Lo que la escena muestra es a un militante que ha por fin alcanzado el objetivo de su militancia, su anhelo, su sueño, y una vez allí experimenta en el espíritu un desgarro. Un soñador que alcanza su sueño y se derrumba. Irónicamente, lo que en teoría iba a experimentarse como una ganancia, él lo experimenta como una pérdida, enorme pérdida, muy íntima, una pérdida a nivel de la identidad, a nivel del narcisismo. (Si en ese momento a Max le daban a elegir entre esa amarga victoria y cinco años más de ocupación nazi, bueno... creo que por lo menos lo meditaba un rato).
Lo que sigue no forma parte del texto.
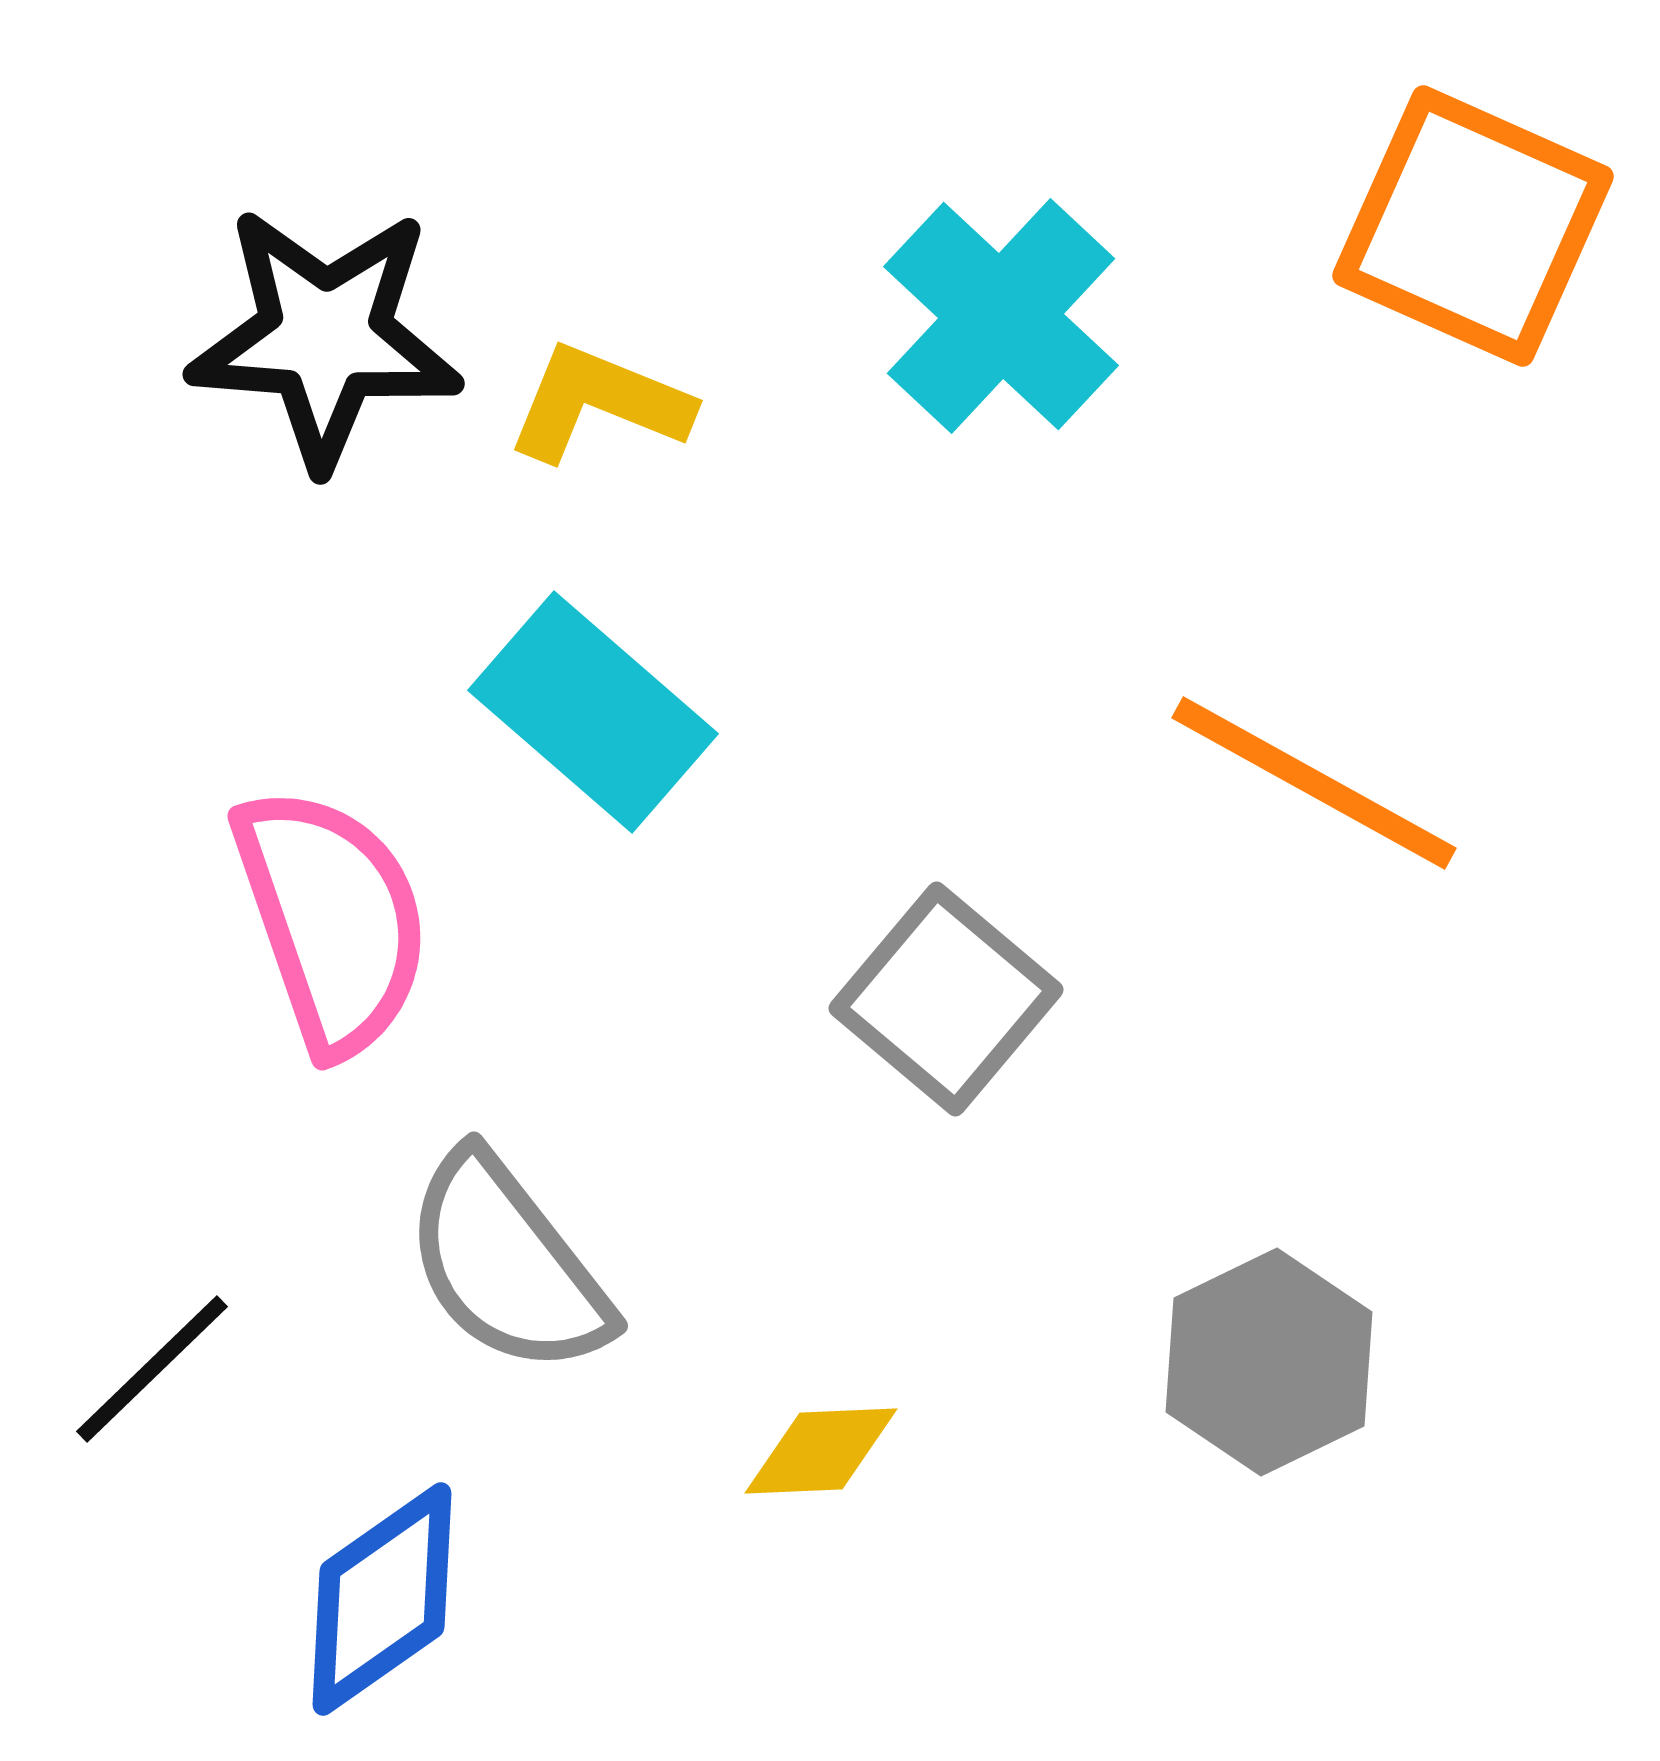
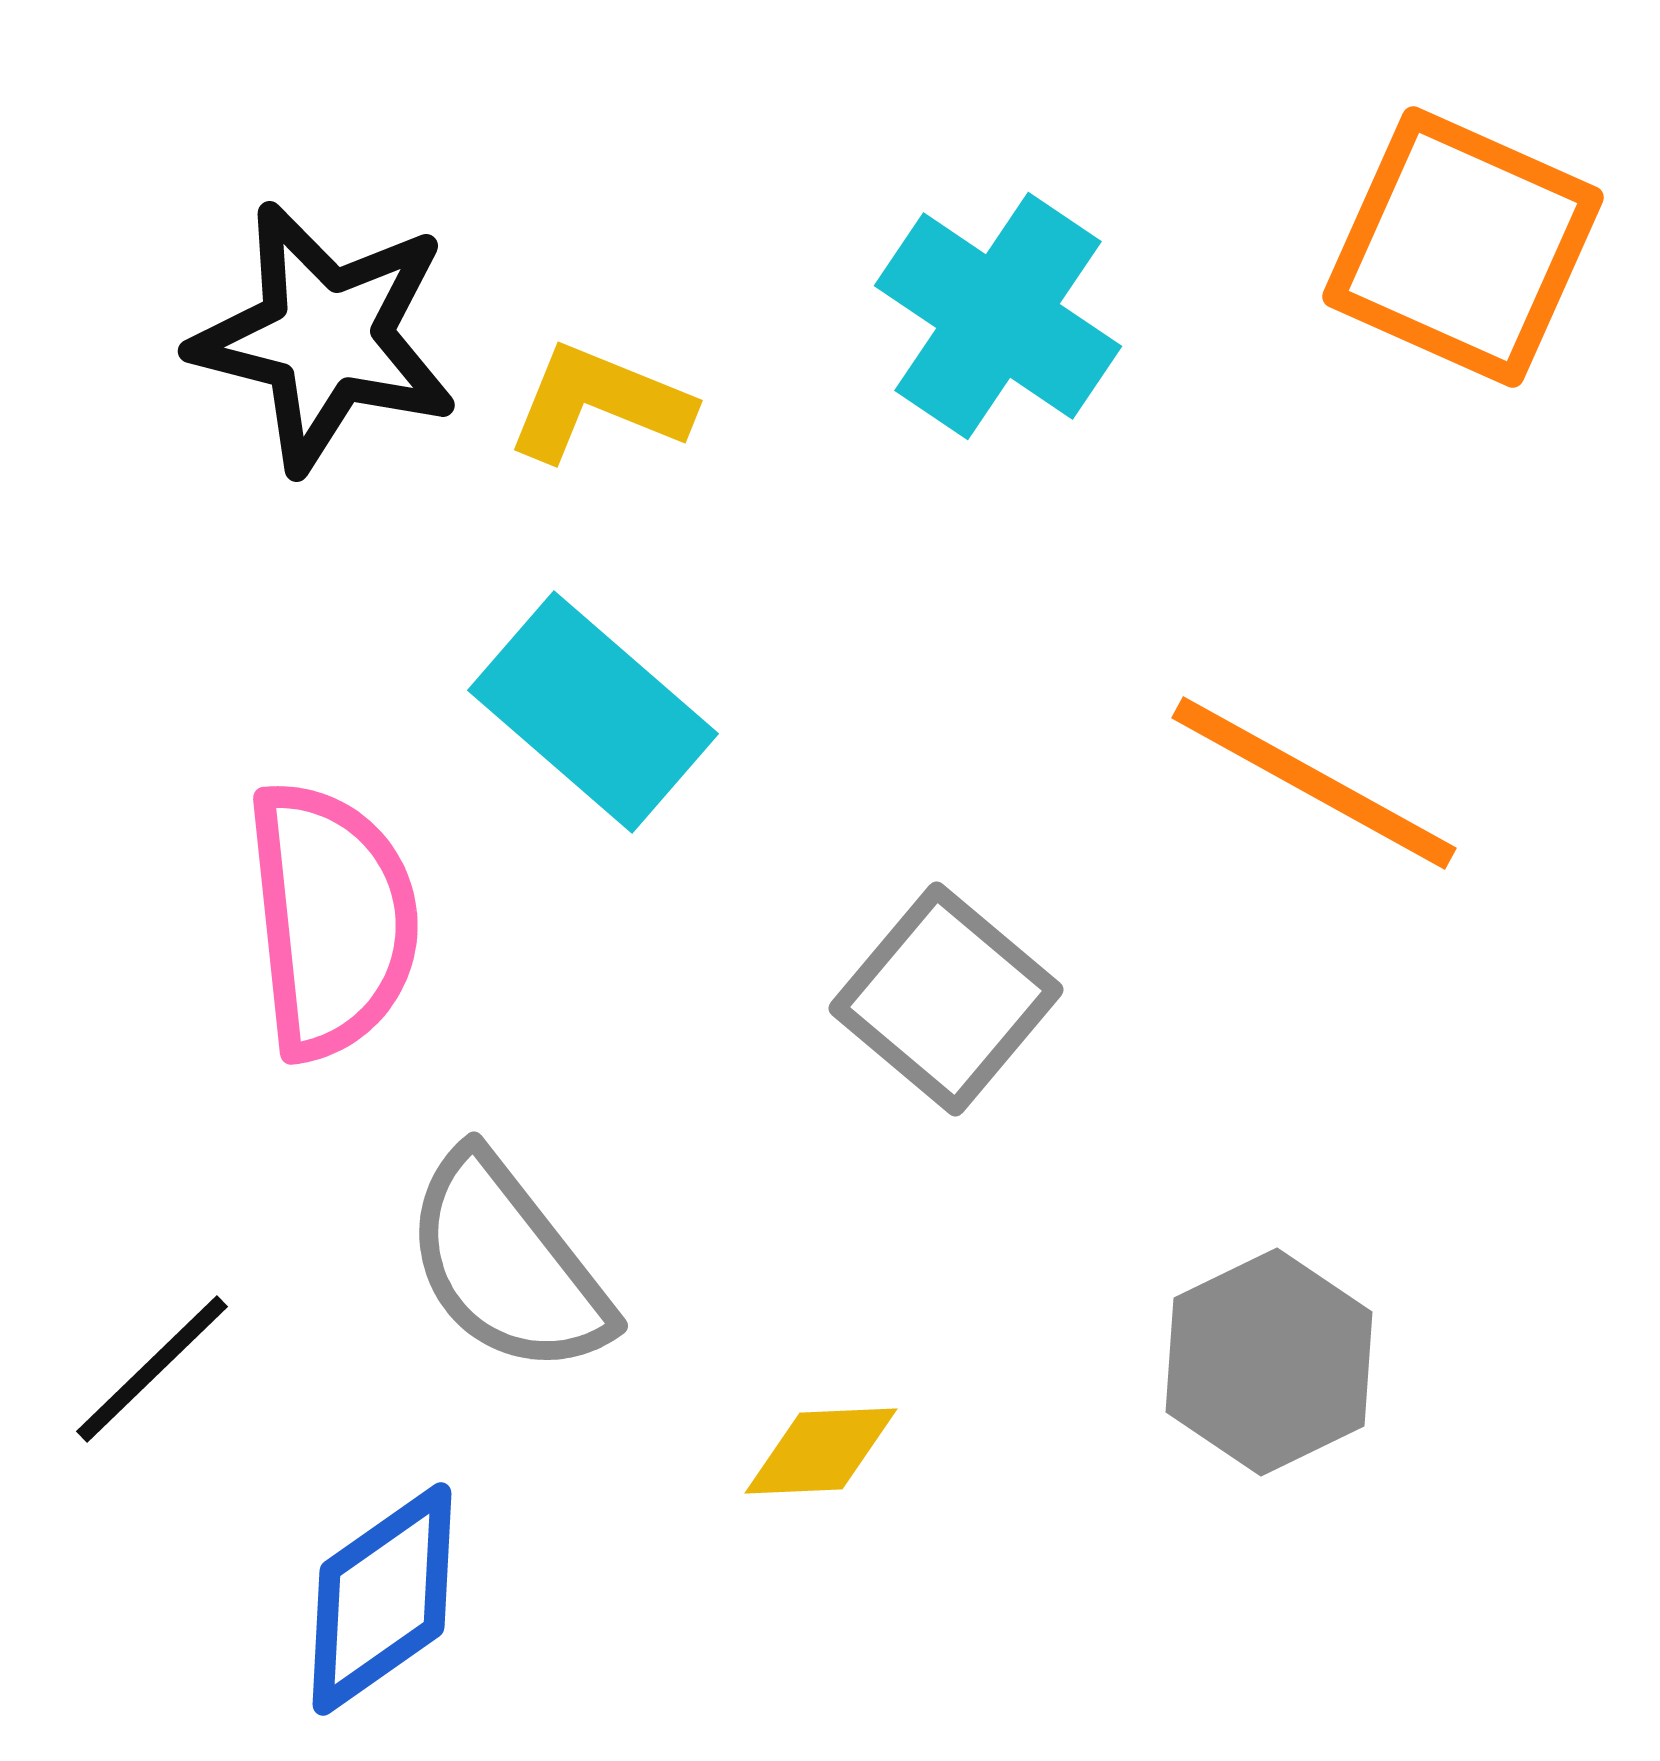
orange square: moved 10 px left, 21 px down
cyan cross: moved 3 px left; rotated 9 degrees counterclockwise
black star: rotated 10 degrees clockwise
pink semicircle: rotated 13 degrees clockwise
Muchas causas humanas tienen esa dificultad al final del camino: alcanzados los objetivos, la actividad que convoca ya no tiene razón de ser y debe, por fuerza, disolverse. Y los afectados a ella deben, por fuerza, renunciar al rol que hasta ahí interpretaban, renunciar a un fragmento de la identidad, la identidad de militante, que ya no tiene razón de ser. No siempre es un evento trágico, atención: los compañeros de armas de Max renunciaron contentísimos y se fueron a festejar; pero bueno, ya se observa en la escena que para él la cosa se complicó bastante. Y es comprensible, porque cada quién encara la renuncia narcisística con los recursos de los que dispone. Quizás él no contaba con esos recursos y se hundió en la afánisis, esa abolición subjetiva en la que el sujeto se pierde, se invisibiliza, depararece, pierde la relación con los significantes a los que estaba identificado, sucumbe a la angustia.
Quizás Max amaba la identidad que había forjado mucho más que la posibilidad de expulsar a los alemanes.